Task goal:
Each line from the one containing "Visit us (383, 1501)" to the end of the entries below must be restated exactly, and no other line should appear.

(Records to use begins)

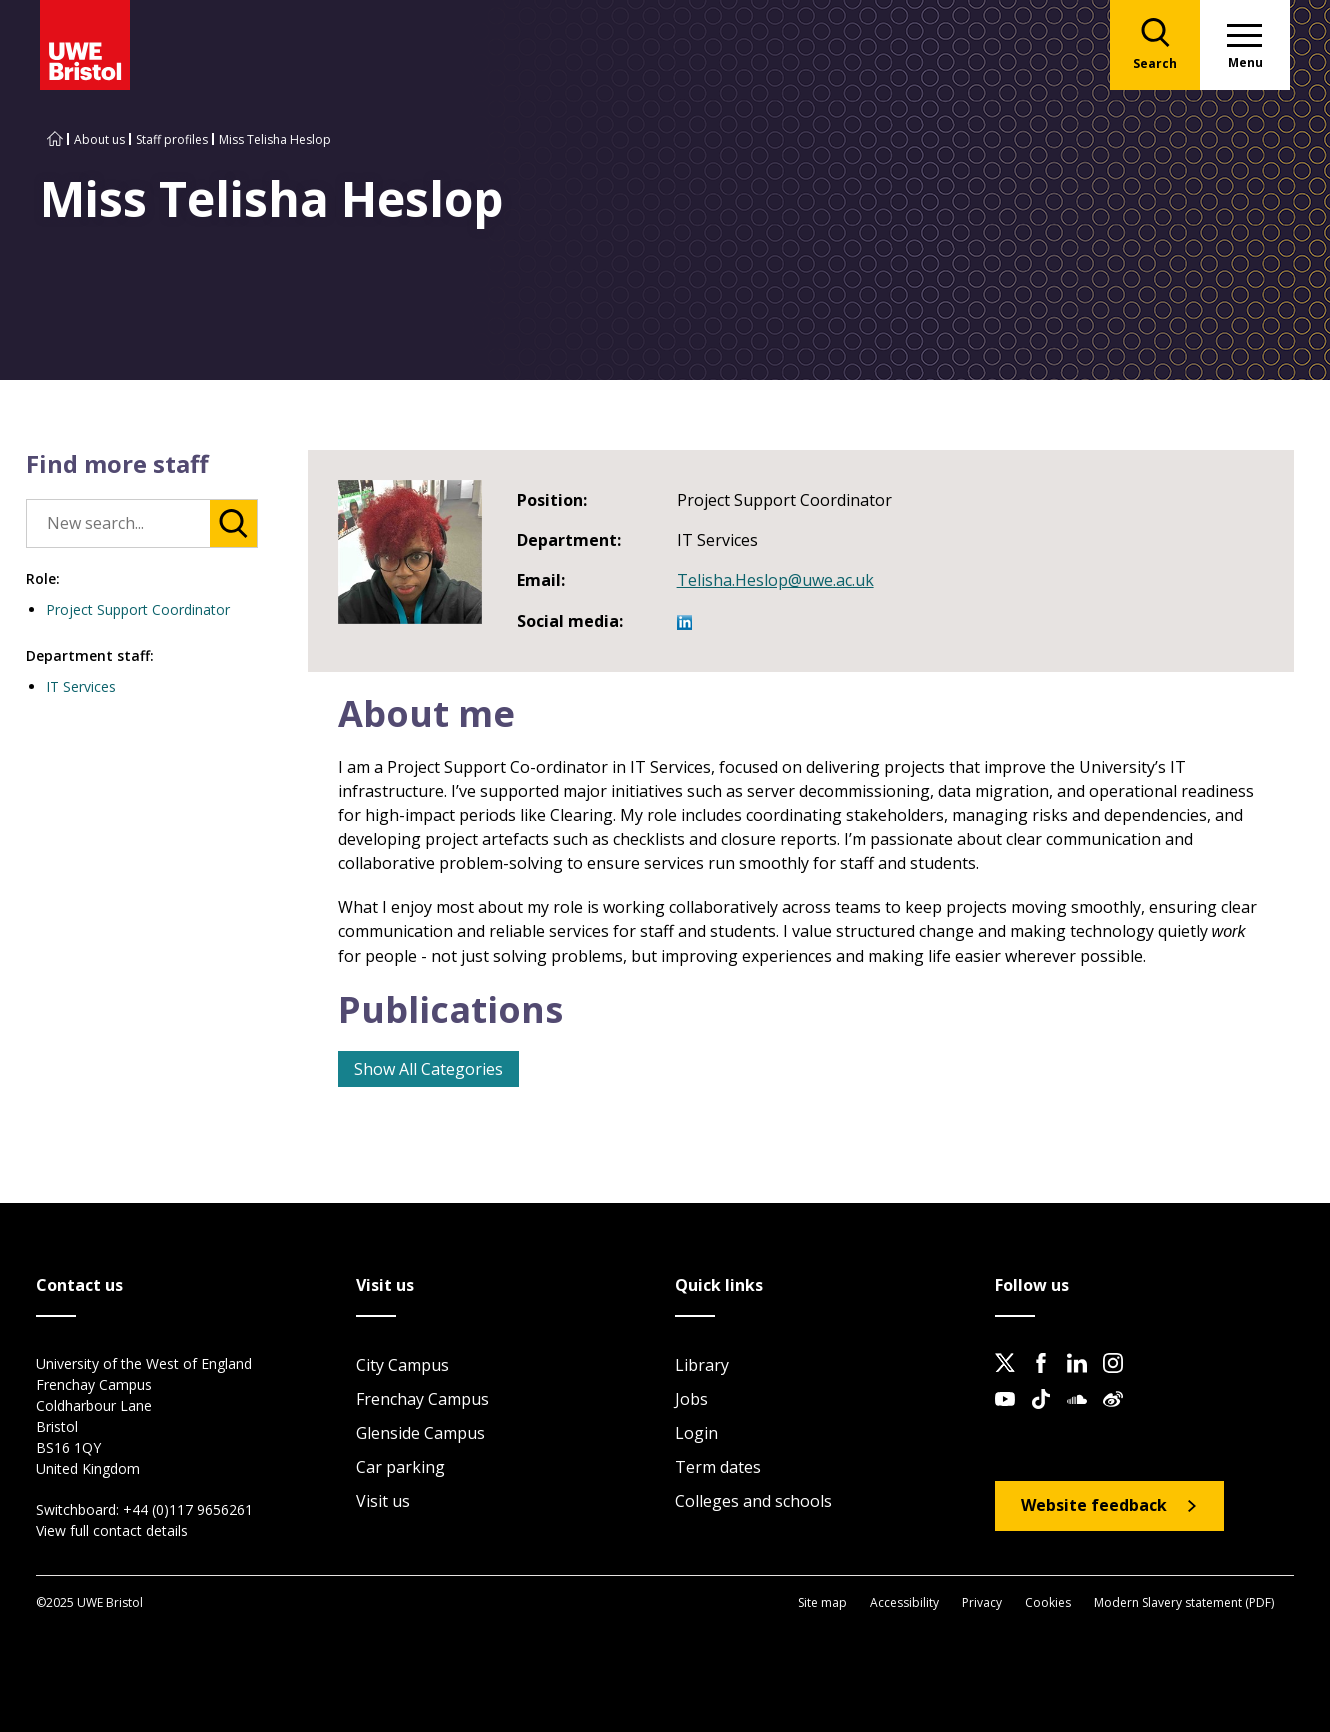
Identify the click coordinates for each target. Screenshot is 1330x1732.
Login (696, 1433)
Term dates (718, 1467)
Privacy (982, 1602)
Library (702, 1365)
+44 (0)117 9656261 (188, 1509)
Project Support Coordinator (138, 609)
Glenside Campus (420, 1433)
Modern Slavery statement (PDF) (1184, 1602)
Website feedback (1094, 1505)
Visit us (383, 1501)
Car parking (400, 1467)
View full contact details (112, 1530)
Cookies (1048, 1602)
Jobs (691, 1399)
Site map (822, 1602)
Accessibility (904, 1602)
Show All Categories (428, 1069)
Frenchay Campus (422, 1399)
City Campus (402, 1365)
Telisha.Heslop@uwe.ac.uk (775, 580)
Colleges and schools (753, 1501)
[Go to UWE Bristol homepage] (55, 139)
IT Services (81, 686)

(Records to use ends)

The answer:
Visit us (383, 1501)
Car parking (400, 1467)
View full contact details (112, 1530)
Cookies (1048, 1602)
Jobs (691, 1399)
Site map (822, 1602)
Accessibility (904, 1602)
Show All Categories (428, 1069)
Frenchay Campus (422, 1399)
City Campus (402, 1365)
Telisha.Heslop@uwe.ac.uk (775, 580)
Colleges and schools (753, 1501)
[Go to UWE Bristol homepage] (55, 139)
IT Services (81, 686)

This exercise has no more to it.